12-week aerobic exercise improved insulin sensitivity in DIO mice while inducing BCAAs catabolic protein expression in skeletal muscle and liver, and reducing the plasma BCAAs level. Importantly, BCAAs supplementation elevated the plasma level of BCAAs and counteracted the exercise-attenuated IR. In skeletal muscle and liver tissues, BCAAs supplementation impaired the exercise-improved insulin signaling without enhancing mammalian target of rapamycin activity. AMPK activity was enhanced by aerobic exercise, which was abolished by BCAAs supplementation.

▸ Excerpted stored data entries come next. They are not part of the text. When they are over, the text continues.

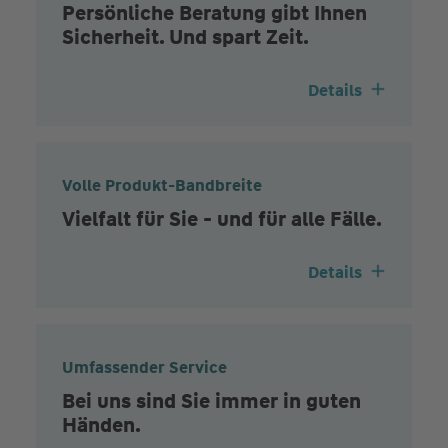
Persönliche Beratung gibt Ihnen
Sicherheit. Und spart Zeit.
Details
Volle Produkt-Bandbreite
Vielfalt für Sie - und für alle Fälle.
Details
Umfassender Service
Bei uns sind Sie immer in guten
Händen.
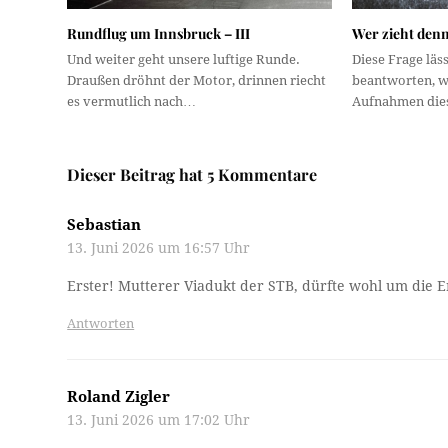
Rundflug um Innsbruck – III
Wer zieht den
Und weiter geht unsere luftige Runde.
Diese Frage läss
Draußen dröhnt der Motor, drinnen riecht
beantworten, w
es vermutlich nach…
Aufnahmen die
Dieser Beitrag hat 5 Kommentare
Sebastian
13. Juni 2026 um 16:57 Uhr
Erster! Mutterer Viadukt der STB, dürfte wohl um die 
Antworten
Roland Zigler
13. Juni 2026 um 17:02 Uhr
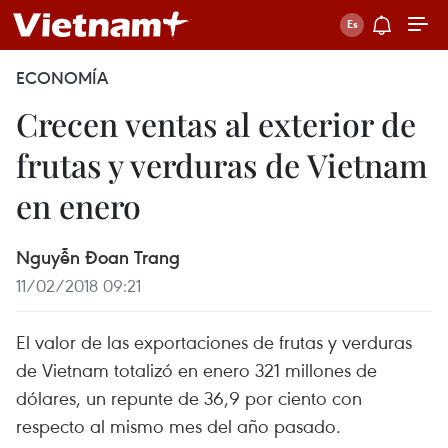
ECONOMÍA
Crecen ventas al exterior de
frutas y verduras de Vietnam
en enero
Nguyễn Đoan Trang
11/02/2018 09:21
El valor de las exportaciones de frutas y verduras
de Vietnam totalizó en enero 321 millones de
dólares, un repunte de 36,9 por ciento con
respecto al mismo mes del año pasado.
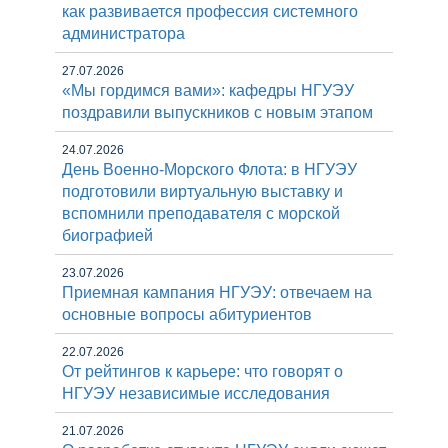
как развивается профессия системного
администратора
27.07.2026
«Мы гордимся вами»: кафедры НГУЭУ
поздравили выпускников с новым этапом
24.07.2026
День Военно-Морского Флота: в НГУЭУ
подготовили виртуальную выставку и
вспомнили преподавателя с морской
биографией
23.07.2026
Приемная кампания НГУЭУ: отвечаем на
основные вопросы абитуриентов
22.07.2026
От рейтингов к карьере: что говорят о
НГУЭУ независимые исследования
21.07.2026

Aerobic exercise attenuated insulin resistance via restoring BCAAs homeostasis and AMPK activity. The impacts of BCAAs intake on the metabolic effects of exercise sheds light on the combined exercise and nutrition intervention strategy for diabetes management.

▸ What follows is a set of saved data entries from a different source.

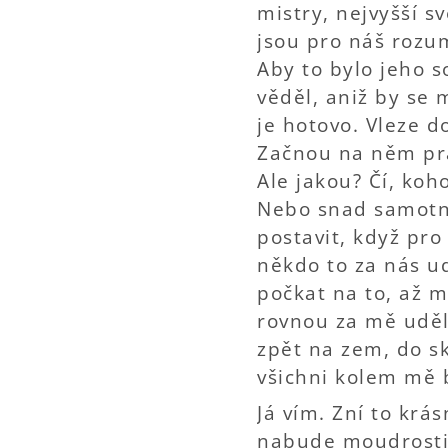
mistry, nejvyšší sv
jsou pro náš rozum
Aby to bylo jeho s
věděl, aniž by se 
je hotovo. Vleze 
Začnou na něm pra
Ale jakou? Čí, ko
Nebo snad samotn
postavit, když pro
někdo to za nás ud
počkat na to, až 
rovnou za mě udělá
zpět na zem, do sk
všichni kolem mě 
Já vím. Zní to kr
nabude moudrosti 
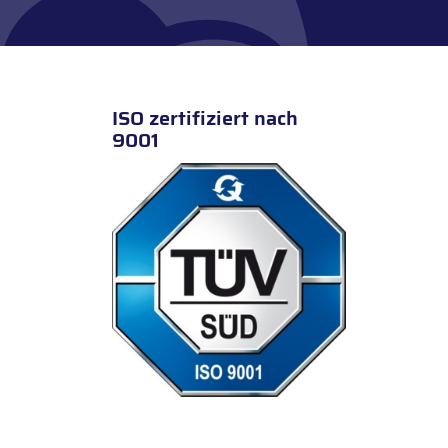
ISO zertifiziert nach
9001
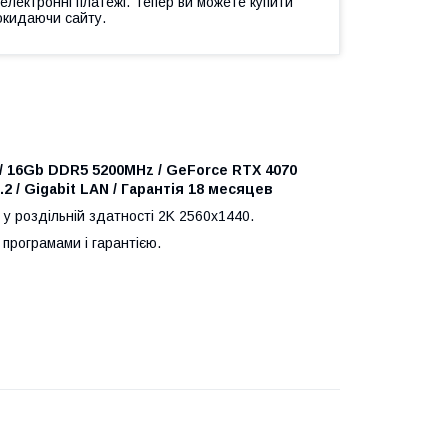
 електронні платежі. Тепер ви можете купити
окидаючи сайту.
 / 16Gb DDR5 5200MHz / GeForce
RTX 4070
2 / Gigabit LAN / Гарантія 18 месяцев
и у роздільній здатності 2K 2560x1440.
програмами і гарантією.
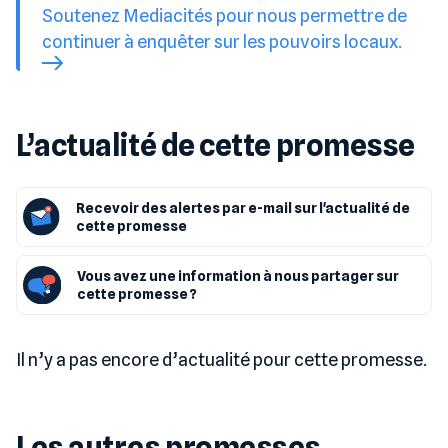
Soutenez Mediacités pour nous permettre de
continuer à enquêter sur les pouvoirs locaux.
L’actualité de cette promesse
Recevoir des alertes par e-mail sur l'actualité de
cette promesse
Vous avez une information à nous partager sur
cette promesse ?
Il n’y a pas encore d’actualité pour cette promesse.
Les autres promesses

新出现的证据表明,支链氨基酸(BCAAs)稳态破坏以及BCAAs水平升高会促进肥胖相关的胰岛素抵抗(IR)。运动可改善胰岛素敏感性。然而,BCAAs在运动减轻的IR中是否起作用仍有待充分研究。
在本研究中,雄性C57BL/6J小鼠被诱导成为饮食诱导肥胖(DIO)小鼠并作为研究对象。初步研究聚焦于运动对IR和BCAAs的影响。DIO小鼠被随机分为久坐组(CON,n = 16)或运动组(EX,n = 16)。EX组在跑步机上进行为期12周的有氧运动方案。12周后,通过液相色谱 - 质谱法测量血浆BCAAs和支链酮酸(BCKAs),进行葡萄糖耐量试验(GTT)和胰岛素耐量试验(ITT),并使用蛋白质免疫印迹法评估BCAAs分解代谢蛋白以及腓肠肌和肝脏组织中AKT T308的表达和磷酸化。随后,该研究探讨了BCAAs在通过运动增强IR中的作用。小鼠被随机分为4组:久坐组(CON,n = 8)、补充BCAAs的久坐组(CON + BCAA,n = 8)、运动组(EX,n = 16)和补充BCAAs的运动组(EX + BCAA,n = 16)。运动方案如上所述。补充BCAAs组的小鼠饮用含2% BCAAs的水。12周后,测量血浆BCAAs和BCKAs,进行GTT和ITT试验,并比较EX组和EX + BCAA组腓肠肌和肝脏中AKT T308以及p70S6K T389的磷酸化情况。此外,测量所有四组中两个组织中AMPKα T172的磷酸化情况。

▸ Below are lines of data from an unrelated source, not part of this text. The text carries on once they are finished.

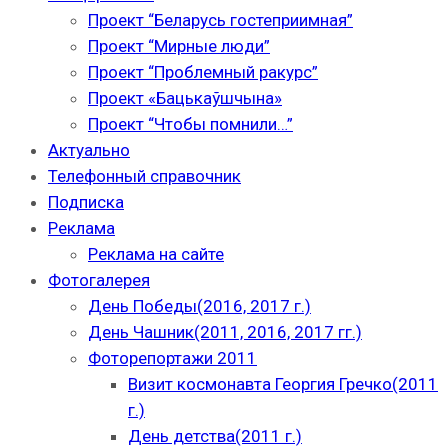
Проект “Беларусь гостеприимная”
Проект “Мирные люди”
Проект “Проблемный ракурс”
Проект «Бацькаўшчына»
Проект “Чтобы помнили…”
Актуально
Телефонный справочник
Подписка
Реклама
Реклама на сайте
Фотогалерея
День Победы(2016, 2017 г.)
День Чашник(2011, 2016, 2017 гг.)
Фоторепортажи 2011
Визит космонавта Георгия Гречко(2011
г.)
День детства(2011 г.)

12周的有氧运动改善了DIO小鼠的胰岛素敏感性,同时诱导了骨骼肌和肝脏中BCAAs分解代谢蛋白的表达,并降低了血浆BCAAs水平。重要的是,补充BCAAs提高了血浆BCAAs水平,并抵消了运动减轻的IR。在骨骼肌和肝脏组织中,补充BCAAs损害了运动改善的胰岛素信号传导,而未增强雷帕霉素靶蛋白活性。有氧运动增强了AMPK活性,而补充BCAAs则消除了这种增强作用。
有氧运动通过恢复BCAAs稳态和AMPK活性减轻胰岛素抵抗。BCAAs摄入对运动代谢效应的影响为糖尿病管理的运动与营养联合干预策略提供了思路。